One of the most popular search topics on my blog has always been compensation. I thought I would lay out historically the average benchmarks with some caveats. The first caveat is that these numbers will be skewed more towards an early/expansion stage company versus a start-up or late stage companies. The second is that with conditions worsening, a lot of companies are going to need to ask employees to take across the board pay cuts (usually in exchange for some equity) to stretch the runway out. The third is that these are non-founders stats. Founders will have much higher equity and lower salary. The fourth is that each situation is different, as is each employee, so there are trade-offs between salary and equity. That said:
CEO (non-founder)
Salary $180-200k, bonus $50k+, equity around 5-7%
CMO
Salary $150-175k, bonus $50-75k, equity around 2%
COO/CFO
Salary $150-$175k, bonus $50k, equity 1-1.5%
VP, Sales
Salary $150k, bonus tied to sales (usually in the $50-75k+ range), equity of 1-2%
Other VP spots
Salary $140-150k, bonus $25-50k, equity 0.75-1%
Director and below
The market will dictate these. Directors usually in the $110-130k range, key programmers in the $90-120k range, controller in the $50-80k range depending on experience.

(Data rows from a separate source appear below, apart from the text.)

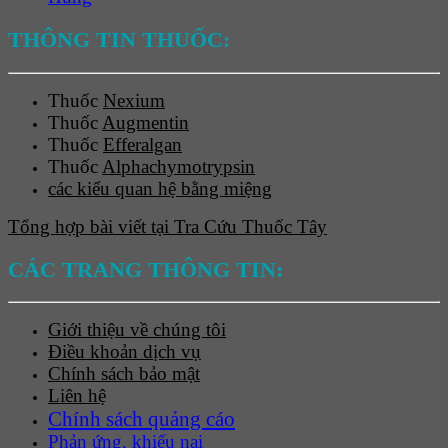
THÔNG TIN THUỐC:
Thuốc
Nexium
Thuốc
Augmentin
Thuốc
Efferalgan
Thuốc
Alphachymotrypsin
các kiểu quan hệ bằng miệng
Tổng hợp bài viết tại Tra Cứu Thuốc Tây
CÁC TRANG THÔNG TIN:
Giới thiệu về chúng tôi
Điều khoản dịch vụ
Chính sách bảo mật
Liên hệ
Chính sách quảng cáo
Phản ứng, khiếu nại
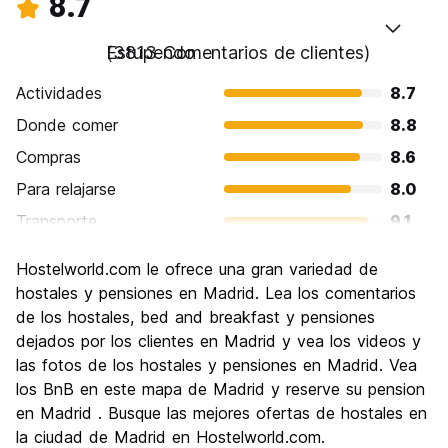
8.7
Estupendo
(3813 Comentarios de clientes)
Actividades
8.7
Donde comer
8.8
Compras
8.6
Para relajarse
8.0
Transporte
9.1
Visita de lugares de interés
8.8
Hostelworld.com le ofrece una gran variedad de
Cultura
9.1
hostales y pensiones en Madrid. Lea los comentarios
Fiesta
de los hostales, bed and breakfast y pensiones
8.8
dejados por los clientes en Madrid y vea los videos y
Calidad Precio
8.1
las fotos de los hostales y pensiones en Madrid. Vea
los BnB en este mapa de Madrid y reserve su pension
en Madrid . Busque las mejores ofertas de hostales en
la ciudad de Madrid en Hostelworld.com.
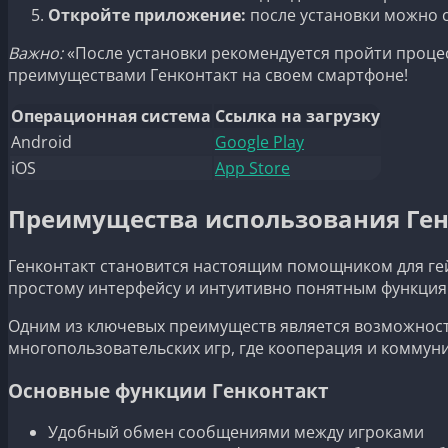
Откройте приложение:
после установки можно с
Важно:
«После установки рекомендуется пройти процес
преимуществами Генконтакт на своем смартфоне!
Операционная система
Ссылка на загрузку
Android
Google Play
iOS
App Store
Преимущества использования Ген
Генконтакт становится настоящим помощником для гей
простому интерфейсу и интуитивно понятным функциям
Одним из ключевых преимуществ является возможност
многопользовательских игр, где кооперация и коммун
Основные функции Генконтакт
Удобный обмен сообщениями между игроками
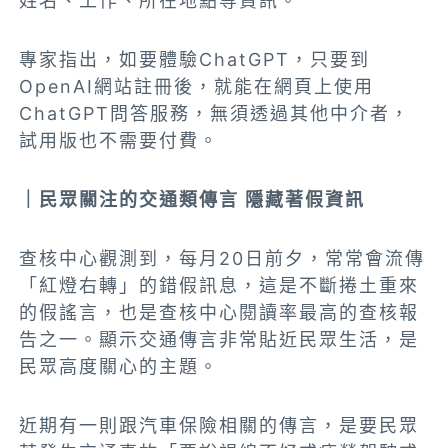
姓名、工作、所在地點等資訊。
專家指出，如要體驗ChatGPT，只要到
OpenAI網站註冊後，就能在網頁上使用
ChatGPT問答服務，無須透過其他中介者，
試用版也不需要付費。
｜民眾關注的交通類傳言 隱藏著假資訊
查核中心觀測到，每月20日前夕，常常會流傳
「紅燈右轉」的錯假訊息，這是不斷捲土重來
的假謠言，也是查核中心閱讀率最高的查核報
告之一。顯示交通傳言非常貼近民眾生活，是
民眾高度關心的主題。
近期有一則跟汽車保險相關的傳言，是要民眾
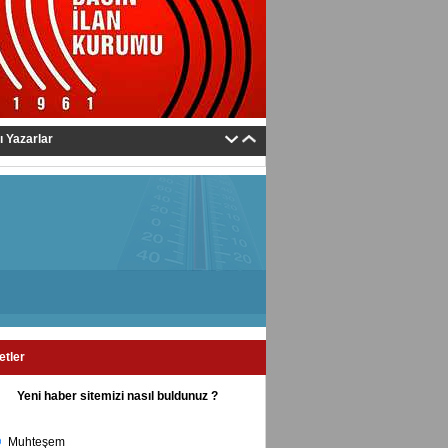
tı Yazarlar
etler
Yeni haber sitemizi nasıl buldunuz ?
Muhteşem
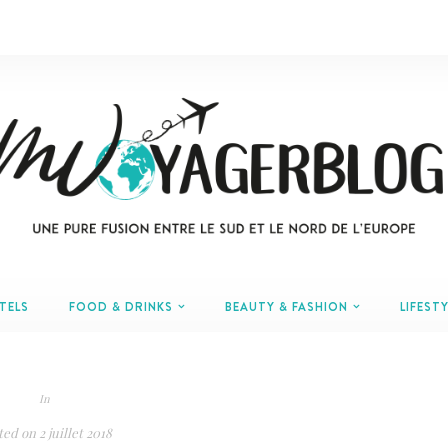
TELS
FOOD & DRINKS
BEAUTY & FASHION
LIFESTY
In
ted on
2 juillet 2018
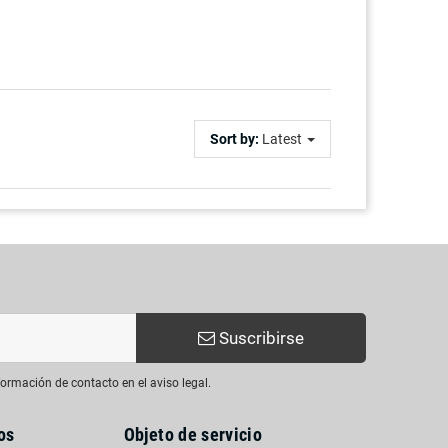
Sort by:
Latest
Suscribirse
ormación de contacto en el aviso legal.
os
Objeto de servicio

Again, these are very rough cuts. For example, a rock star CEO could easily end up at $225-$250k, $75-100k bonus. Also, I can't emphasize enough that in this current cycle, having runway (target at least 18-24 months, 12 months minimum) is your key lifeline. If you are not there, you need to sit your team down and discuss an across the board pay cut (with equity bonus tied to goals). You need to do this now so that the company has a number of months of benefit from it to stretch out the runway. Firms almost always wait too long, hoping that things will turn, and start efforts like pay cuts with only a couple of months to go. This does little to impact the runway as you have too few pay periods of savings.
Just remember: I have never (yes, never) heard a CEO bemoaning the fact that he/she reduced his/her burn too soon. I have frequently heard them comment that they wish they had done so 6-8 months earlier.
At least for the silicon valley, a “key programmer” (a director-level software engineer) makes over $200K (salary + bonus) at a large company. Assuming a silicon valley-sized mortgage and a family to feed, a salary under $120K will mean a vast majority of excellent senior engineers will not be able to afford to work for this start-up.